:: Exercise description ::
Please set down each of the lines below once more, exactly, omitting all pictures.

··· Dataset content

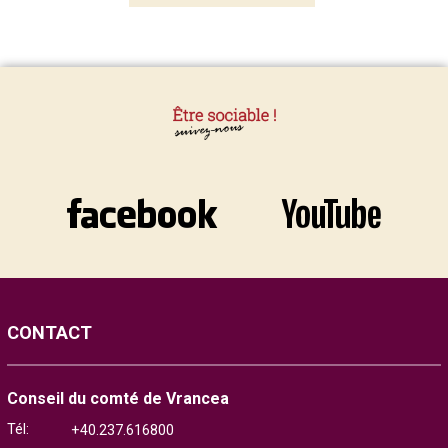
CONTACT
Conseil du comté de Vrancea
Tél:
+40.237.616800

······

:: Answer to this exercise ::
CONTACT
Conseil du comté de Vrancea
Tél:
+40.237.616800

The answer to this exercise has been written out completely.